Segundo avança o New York Times, o acordo foi anunciado esta terça-feira no Tribunal Superior da Califórnia, no Condado de Los Angeles. O processo foi movido por um jovem de 19 anos, identificado nos documentos legais apenas como K.G.M., que acusava a aplicação de desenhar intencionalmente algoritmos e funcionalidades que provocaram dependência e problemas de saúde mental.
Acordo confidencial e preocupações antigas
Embora os termos do acordo não tenham sido revelados, este desfecho destaca a pressão crescente sobre as plataformas digitais. O processo alegava que funcionalidades como o "scroll" infinito, a reprodução automática de vídeos e as recomendações algorítmicas enganam os utilizadores, levando a um uso compulsivo que pode resultar em depressão, distúrbios alimentares e autolesão.

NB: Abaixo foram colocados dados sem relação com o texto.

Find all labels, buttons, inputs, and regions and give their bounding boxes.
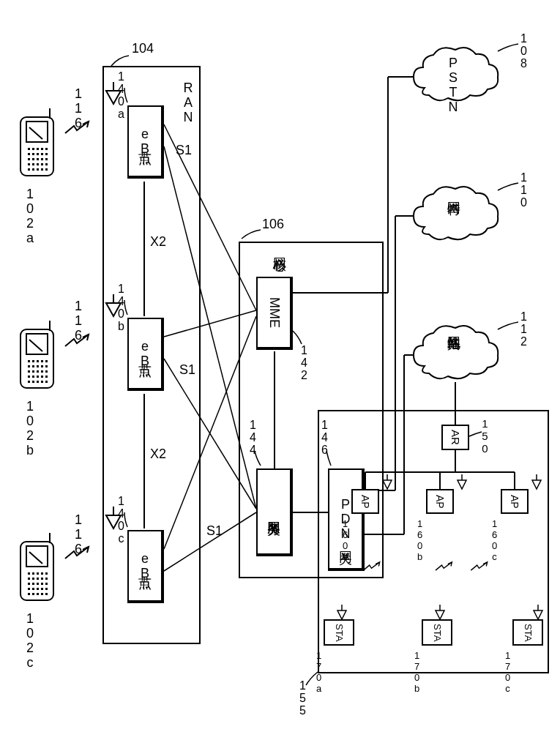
sta-c-label: STA <box>523 624 534 641</box>
sta-a-box: STA <box>324 619 354 646</box>
x2-label-1: X2 <box>150 234 166 250</box>
sta-b-label: STA <box>432 624 443 641</box>
enodeb-b: e节点B <box>127 318 164 391</box>
sta-c-box: STA <box>512 619 543 646</box>
rf-c-ref: 116 <box>70 512 86 556</box>
ap-b-box: AP <box>426 489 454 514</box>
enodeb-c-label: e节点B <box>136 551 154 580</box>
ap-c-box: AP <box>501 489 529 514</box>
ap-a-label: AP <box>359 495 371 509</box>
ar-ref: 150 <box>479 417 491 455</box>
ap-a-ref: 160a <box>340 518 351 562</box>
ue-a-ref: 102a <box>22 187 37 245</box>
ran-ref: 104 <box>132 41 154 56</box>
enodeb-a-ref: 140a <box>114 70 127 120</box>
ap-c-ref: 160c <box>489 518 500 562</box>
pstn-label: PSTN <box>445 56 460 114</box>
wlan-ref: 155 <box>296 679 309 717</box>
mme-label: MME <box>266 297 282 328</box>
s1-label-3: S1 <box>206 523 223 539</box>
rf-b-ref: 116 <box>70 299 86 343</box>
ran-label: RAN <box>180 81 195 124</box>
internet-ref: 110 <box>517 171 530 209</box>
core-ref: 106 <box>262 217 284 232</box>
mme-box: MME <box>256 277 293 350</box>
other-ref: 112 <box>517 310 530 348</box>
ue-b-ref: 102b <box>22 399 37 458</box>
ue-c-icon <box>20 533 53 600</box>
ar-label: AR <box>449 430 462 445</box>
sgw-ref: 144 <box>246 419 259 456</box>
ue-b-icon <box>20 321 53 388</box>
ap-c-label: AP <box>509 495 520 509</box>
ap-a-box: AP <box>351 489 379 514</box>
enodeb-b-label: e节点B <box>136 339 154 368</box>
pstn-ref: 108 <box>517 32 530 70</box>
x2-label-2: X2 <box>150 447 166 462</box>
enodeb-a: e节点B <box>127 105 164 179</box>
ap-b-label: AP <box>434 495 446 509</box>
rf-a-ref: 116 <box>70 86 86 130</box>
s1-label-1: S1 <box>176 143 192 158</box>
ap-b-ref: 160b <box>414 518 425 562</box>
sta-b-box: STA <box>422 619 452 646</box>
sta-a-label: STA <box>334 624 345 641</box>
sta-b-ref: 170b <box>411 650 422 694</box>
sgw-box: 服务网关 <box>256 468 293 556</box>
s1-label-2: S1 <box>179 362 195 378</box>
sta-c-ref: 170c <box>502 650 513 694</box>
ue-c-ref: 102c <box>22 611 37 670</box>
mme-ref: 142 <box>297 344 310 381</box>
sta-a-ref: 170a <box>313 650 324 694</box>
enodeb-a-label: e节点B <box>136 127 154 156</box>
enodeb-c-ref: 140c <box>114 495 127 545</box>
enodeb-c: e节点B <box>127 530 164 603</box>
enodeb-b-ref: 140b <box>114 283 127 332</box>
ar-box: AR <box>441 425 469 450</box>
ue-a-icon <box>20 108 53 176</box>
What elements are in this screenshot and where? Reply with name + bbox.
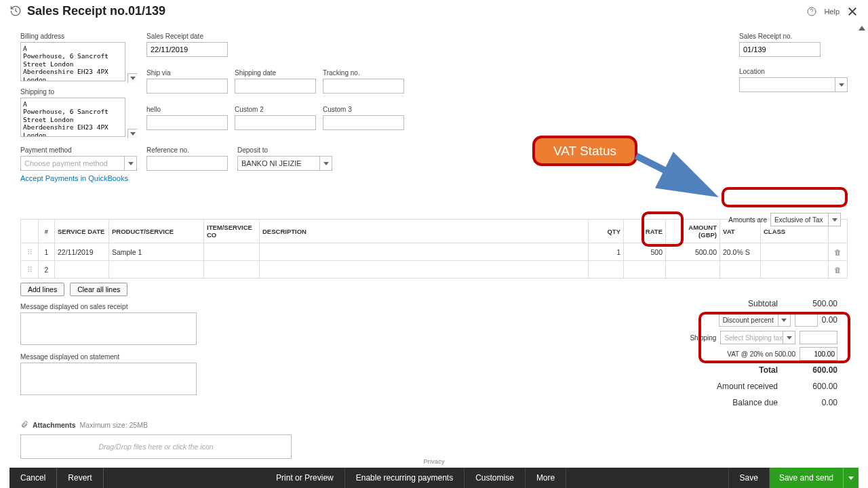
location-label: Location: [739, 68, 848, 75]
cell-rate[interactable]: 500: [624, 243, 666, 261]
receipt-no-label: Sales Receipt no.: [739, 33, 848, 40]
cell-vat[interactable]: 20.0% S: [720, 243, 761, 261]
custom1-label: hello: [146, 106, 228, 113]
line-items-table: # SERVICE DATE PRODUCT/SERVICE ITEM/SERV…: [20, 219, 848, 279]
shipping-tax-select[interactable]: Select Shipping tax: [720, 331, 795, 344]
cell-description[interactable]: [260, 261, 589, 279]
col-item-code: ITEM/SERVICE CO: [204, 220, 260, 243]
col-rate: RATE: [624, 220, 666, 243]
msg-receipt-input[interactable]: [20, 312, 197, 345]
custom2-input[interactable]: [235, 115, 316, 130]
drag-handle-icon[interactable]: ⠿: [21, 243, 39, 261]
discount-amount: 0.00: [822, 315, 837, 325]
table-row[interactable]: ⠿122/11/2019Sample 11500500.0020.0% S🗑: [21, 243, 848, 261]
receipt-no-input[interactable]: [739, 42, 821, 57]
shipping-to-input[interactable]: [20, 98, 125, 137]
amounts-are-label: Amounts are: [728, 216, 767, 224]
attachments-label: Attachments: [33, 421, 76, 429]
drag-handle-icon[interactable]: ⠿: [21, 261, 39, 279]
receipt-date-label: Sales Receipt date: [146, 33, 228, 40]
table-row[interactable]: ⠿2🗑: [21, 261, 848, 279]
cell-rate[interactable]: [624, 261, 666, 279]
custom2-label: Custom 2: [235, 106, 316, 113]
cell-product[interactable]: Sample 1: [109, 243, 204, 261]
cell-service-date[interactable]: [55, 261, 109, 279]
attachments-max: Maximum size: 25MB: [80, 421, 148, 429]
shipping-date-input[interactable]: [235, 79, 316, 94]
discount-percent-input[interactable]: [795, 313, 818, 327]
col-product: PRODUCT/SERVICE: [109, 220, 204, 243]
msg-receipt-label: Message displayed on sales receipt: [20, 303, 197, 310]
cell-item-code[interactable]: [204, 261, 260, 279]
save-and-send-dropdown[interactable]: [844, 476, 859, 480]
amounts-are-value: Exclusive of Tax: [774, 216, 823, 224]
help-button[interactable]: [806, 6, 817, 17]
total-value: 600.00: [786, 365, 837, 375]
cell-product[interactable]: [109, 261, 204, 279]
revert-button[interactable]: Revert: [57, 468, 103, 488]
help-label[interactable]: Help: [824, 7, 840, 16]
print-preview-button[interactable]: Print or Preview: [265, 468, 345, 488]
amounts-are-select[interactable]: Exclusive of Tax: [770, 213, 841, 226]
cell-qty[interactable]: [589, 261, 624, 279]
cell-class[interactable]: [761, 261, 829, 279]
close-button[interactable]: [846, 5, 859, 18]
payment-method-select[interactable]: Choose payment method: [20, 156, 137, 171]
cancel-button[interactable]: Cancel: [9, 468, 57, 488]
deposit-to-label: Deposit to: [237, 146, 332, 154]
cell-amount[interactable]: 500.00: [666, 243, 720, 261]
deposit-to-select[interactable]: BANKO NI JEIZIE: [237, 156, 332, 171]
custom3-label: Custom 3: [323, 106, 404, 113]
cell-num: 1: [39, 243, 55, 261]
col-qty: QTY: [589, 220, 624, 243]
billing-address-input[interactable]: [20, 42, 125, 81]
shipping-to-expand[interactable]: [127, 129, 137, 138]
discount-type-select[interactable]: Discount percent: [719, 313, 791, 327]
cell-description[interactable]: [260, 243, 589, 261]
trash-icon[interactable]: 🗑: [829, 243, 848, 261]
deposit-to-value: BANKO NI JEIZIE: [241, 159, 302, 167]
shipping-tax-placeholder: Select Shipping tax: [724, 334, 783, 342]
enable-recurring-button[interactable]: Enable recurring payments: [345, 468, 465, 488]
add-lines-button[interactable]: Add lines: [20, 283, 64, 296]
balance-due-value: 0.00: [786, 398, 837, 407]
accept-payments-link[interactable]: Accept Payments in QuickBooks: [20, 171, 137, 182]
more-button[interactable]: More: [526, 468, 566, 488]
location-select[interactable]: [739, 77, 848, 92]
reference-no-input[interactable]: [146, 156, 228, 171]
tracking-no-label: Tracking no.: [323, 69, 404, 77]
save-and-send-button[interactable]: Save and send: [770, 468, 859, 488]
msg-statement-input[interactable]: [20, 363, 197, 395]
vat-amount-input[interactable]: [800, 347, 837, 361]
cell-service-date[interactable]: 22/11/2019: [55, 243, 109, 261]
clear-lines-button[interactable]: Clear all lines: [70, 283, 127, 296]
col-description: DESCRIPTION: [260, 220, 589, 243]
billing-address-expand[interactable]: [127, 73, 137, 83]
trash-icon[interactable]: 🗑: [829, 261, 848, 279]
receipt-date-input[interactable]: [146, 42, 228, 57]
amount-received-value: 600.00: [786, 382, 837, 391]
privacy-link[interactable]: Privacy: [0, 458, 868, 465]
ship-via-input[interactable]: [146, 79, 228, 94]
shipping-amount-input[interactable]: [800, 331, 837, 344]
custom3-input[interactable]: [323, 115, 404, 130]
cell-qty[interactable]: 1: [589, 243, 624, 261]
attachments-dropzone[interactable]: Drag/Drop files here or click the icon: [20, 434, 292, 459]
cell-amount[interactable]: [666, 261, 720, 279]
annotation-callout: VAT Status: [532, 136, 637, 166]
paperclip-icon: [20, 420, 28, 430]
cell-class[interactable]: [761, 243, 829, 261]
save-button[interactable]: Save: [728, 468, 770, 488]
cell-num: 2: [39, 261, 55, 279]
shipping-to-label: Shipping to: [20, 88, 137, 96]
subtotal-label: Subtotal: [661, 299, 786, 308]
cell-item-code[interactable]: [204, 243, 260, 261]
customise-button[interactable]: Customise: [465, 468, 526, 488]
custom1-input[interactable]: [146, 115, 228, 130]
balance-due-label: Balance due: [661, 398, 786, 407]
ship-via-label: Ship via: [146, 69, 228, 77]
tracking-no-input[interactable]: [323, 79, 404, 94]
cell-vat[interactable]: [720, 261, 761, 279]
history-icon[interactable]: [9, 5, 22, 18]
shipping-date-label: Shipping date: [235, 69, 316, 77]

Documentos revelados durante a fase de instrução indicam que funcionários da Snap já tinham levantado preocupações sobre os riscos para a saúde mental dos adolescentes há pelo menos nove anos. A empresa, no entanto, defendeu-se afirmando que esses exemplos foram retirados de contexto e selecionados de forma tendenciosa para prejudicar a sua imagem.
Gigantes tecnológicas na mira da justiça
Este caso é apenas a ponta do icebergue. Os queixosos estão a traçar paralelos com a indústria do tabaco na década de 1990, alegando que as plataformas ocultaram deliberadamente informações sobre os danos potenciais dos seus produtos. Apesar deste acordo, a Snap continua a ser ré em outros processos semelhantes relacionados com o vício em redes sociais.
A atenção vira-se agora para outros gigantes do setor. O julgamento que envolve a Meta, o YouTube e o TikTok não obteve qualquer acordo e está previsto avançar já na próxima segunda-feira, dia 27 de janeiro, com a seleção do júri. Espera-se que Mark Zuckerberg, CEO da Meta, seja chamado a depor.
Se os queixosos vencerem nestes casos, especialistas legais preveem que isso poderá resultar em indemnizações de milhares de milhões de dólares e forçar uma reformulação profunda dos produtos digitais. Até ao momento, as empresas têm argumentado que as suas escolhas de design, como as notificações e os algoritmos, são protegidas pela Primeira Emenda da Constituição dos EUA, equiparando-as às decisões editoriais de um jornal.